A further step in that direction, might be to have a second, more familiarly pythonic interface. Sort of a Q for K. But with minimized cognitive distance from a pythonic ideal, numpy api, and BQN. Attempting to create a low-barrier space encompassing them, for learning and trade offs. Though I'd have to think about what that might look like. Semantics and vocabulary might be learned separately from syntax. Perhaps someone might use BQN-native syntax for prototyping, and then dump it for release as company-acceptable "just using a normal python library" verbose pythonic code. A counter argument is the APL and pythonic ideals for code are rather different, so it might be worth using python and numpy simply as infrastructure, without worrying about chasing hearts and minds.

smabie · on Aug 16, 2020

Awesome work! Hopefully array languages will undergo a renaissance!

One thing is that even after reading running.md, I'm still kind of confused about how to actually run BQN. Maybe provide an easy way to get started with the self-hosted bytecode compiler? Or maybe there is an easy way, but I'm just stupid.

mlochbaum · on Aug 16, 2020

You can use the self-hosted version at https://mlochbaum.github.io/BQN/try.html . I haven't built any direct way to run it locally yet; you have to require docs/bqn.js from Node.js, and then call the result on strings to run them. You can also call test/tj.js with any number of string arguments to evaluate them and print the results (as formatted Javascript objects, not with nice formatting).

This stuff is all shifting underfoot now, as I only put the online version up yesterday. I'll probably make a real executable/REPL to use locally pretty soon, and I also intend to make some or all of the code blocks shown in documentation dynamic so you can change the code and reevaluate.

smabie · on Aug 16, 2020

Thanks! Gonna give it a try now.

I've actually developed my own array language inspired by kdb+/q and forth called xs: https://cryptm.org/xs/

It's a little more pedestrian than what you're doing: APL/J have this ethereal magical quality that k/q seem to lack for whatever reason. Probably because of the lack of tacit programming (which xs supports btw).

It's a Java world, we array language folks need to stick together. Maybe we can even break the glass ceiling and get array languages used for front-end work in a couple decades!

mlochbaum · on Aug 16, 2020

I'd seen xs before, actually. I spent a while building concatenative array languages (nothing this complex though—file functions! The luxury!) before deciding that I really need some more structure to make sense of the code.
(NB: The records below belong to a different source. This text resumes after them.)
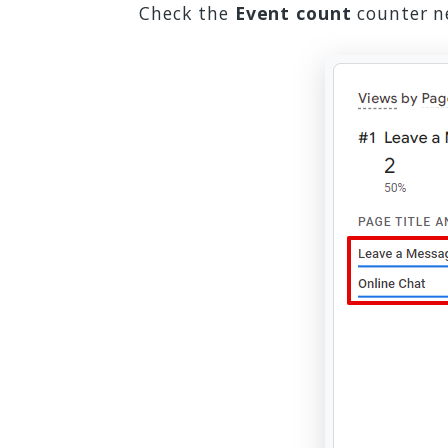
Check the
Event count
counter ne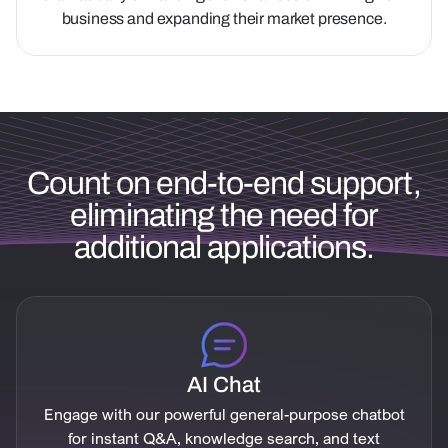
business and expanding their market presence.
Count on end-to-end support,
eliminating the need for
additional applications.
AI Chat
Engage with our powerful general-purpose chatbot
for instant Q&A, knowledge search, and text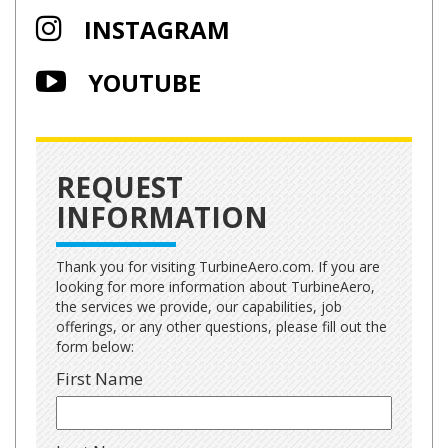
INSTAGRAM
YOUTUBE
REQUEST
INFORMATION
Thank you for visiting TurbineAero.com. If you are
looking for more information about TurbineAero,
the services we provide, our capabilities, job
offerings, or any other questions, please fill out the
form below:
First Name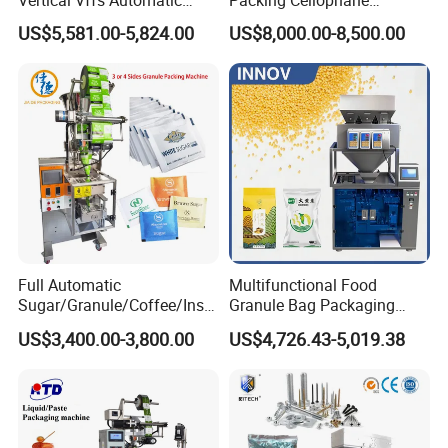
Vacuum Plastic Pouch
Wrapping Machine
US$5,581.00-5,824.00
US$8,000.00-8,500.00
Sachet Sealing Bagging
Manufacturer
Packaging Machine for
Weighing Food Tea Bag
Non-Food Materials
Full Automatic
Multifunctional Food
Sugar/Granule/Coffee/Insta
Granule Bag Packaging
nt Drinks Pouch Sachet
Machine for Packaging Tea,
US$3,400.00-3,800.00
US$4,726.43-5,019.38
Packing Machine Factory
Biscuits, Grains, Flour, Salt,
Coffee, and Sugar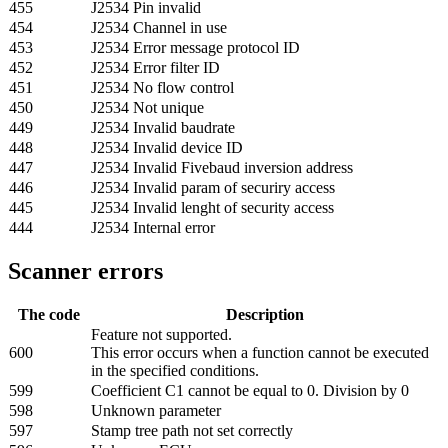
455
J2534 Pin invalid
454
J2534 Channel in use
453
J2534 Error message protocol ID
452
J2534 Error filter ID
451
J2534 No flow control
450
J2534 Not unique
449
J2534 Invalid baudrate
448
J2534 Invalid device ID
447
J2534 Invalid Fivebaud inversion address
446
J2534 Invalid param of securiry access
445
J2534 Invalid lenght of security access
444
J2534 Internal error
Scanner errors
The code
Description
Feature not supported.
600
This error occurs when a function cannot be executed
in the specified conditions.
599
Coefficient C1 cannot be equal to 0. Division by 0
598
Unknown parameter
597
Stamp tree path not set correctly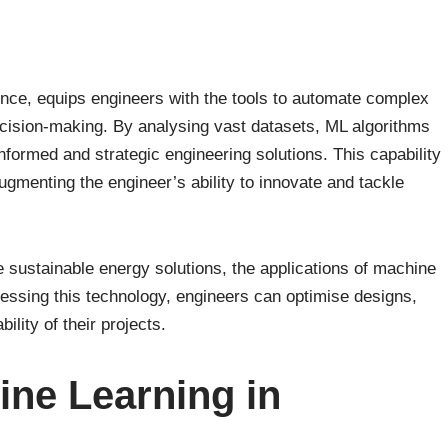
igence, equips engineers with the tools to automate complex
ision-making. By analysing vast datasets, ML algorithms
nformed and strategic engineering solutions. This capability
augmenting the engineer’s ability to innovate and tackle
 sustainable energy solutions, the applications of machine
nessing this technology, engineers can optimise designs,
ility of their projects.
ne Learning in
A good amount of implementation discussion goes on at https://chat.stackexchange.com/rooms/52405/the-apl-orchard . I'm sure we'd enjoy your contributions.

smabie · on Aug 16, 2020

I think there's a conflict between the essence of array languages (building a DAG of monadic (in the FP sense) operations and letting arrays flow through it) and the one dimensionality of a stream of symbols in a text file. Ben Lynn [https://crypto.stanford.edu/~blynn/c/apl.html] puts it best:

"Worse still, tacit hooks, forks, and ranks obscures the beautiful category theory connections: hooks and forks are function composition and application within the Reader monad, while adjusting the rank of a function corresponds to applying functors."

Hooks are a structured approach to this problem, while stacks are an unstructured one. And there will always be tension between the two for as long as the current textual model of programming is used (or maybe no matter what representation we use). How obscure are we willing to get in order to get closer to the beautiful DAG we have in our head?
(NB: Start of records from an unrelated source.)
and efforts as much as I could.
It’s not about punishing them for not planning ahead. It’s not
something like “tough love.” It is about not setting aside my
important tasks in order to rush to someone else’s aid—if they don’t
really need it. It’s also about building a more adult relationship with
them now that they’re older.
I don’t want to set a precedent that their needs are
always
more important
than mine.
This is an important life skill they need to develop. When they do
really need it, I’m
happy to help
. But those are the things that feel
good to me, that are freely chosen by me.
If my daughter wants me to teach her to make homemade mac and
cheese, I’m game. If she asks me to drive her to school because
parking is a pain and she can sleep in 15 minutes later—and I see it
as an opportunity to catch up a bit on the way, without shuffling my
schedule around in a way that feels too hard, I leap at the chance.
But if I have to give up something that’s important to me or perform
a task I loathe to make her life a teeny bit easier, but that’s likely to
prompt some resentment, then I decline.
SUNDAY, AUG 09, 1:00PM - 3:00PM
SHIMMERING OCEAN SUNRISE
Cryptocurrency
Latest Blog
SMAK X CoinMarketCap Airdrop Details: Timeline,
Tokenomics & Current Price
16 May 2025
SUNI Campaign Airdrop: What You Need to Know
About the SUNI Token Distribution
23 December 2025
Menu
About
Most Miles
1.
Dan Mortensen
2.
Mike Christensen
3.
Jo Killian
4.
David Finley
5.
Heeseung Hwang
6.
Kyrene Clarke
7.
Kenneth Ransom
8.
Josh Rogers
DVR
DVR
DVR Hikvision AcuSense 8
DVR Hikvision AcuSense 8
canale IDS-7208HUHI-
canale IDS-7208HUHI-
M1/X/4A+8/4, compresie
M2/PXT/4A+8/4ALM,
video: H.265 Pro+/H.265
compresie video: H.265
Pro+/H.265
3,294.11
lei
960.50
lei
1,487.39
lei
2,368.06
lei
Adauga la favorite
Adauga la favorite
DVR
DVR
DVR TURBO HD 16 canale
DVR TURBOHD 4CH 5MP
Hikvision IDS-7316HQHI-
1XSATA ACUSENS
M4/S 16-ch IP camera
I of course don't have a good answer to that, and I think the dominant paradigm of array languages has set to be discovered. APL gets us close, but we clearly agree that there's more work yet to be done.

Looking at your bytecode design, I was reminded of this old paper about building APL hardware: http://www.softwarepreservation.org/projects/apl/Papers/1970... . Not sure how relavent that is, but maybe it'll be the inspiration of a beautiful VM architecture!

quantified · on Aug 16, 2020

Exciting. I’m really interested to see how this develops, great work to this point.

_9iuc · on Aug 16, 2020

If you could get this to run fast on GPUs you might get some converts from other APL family languages.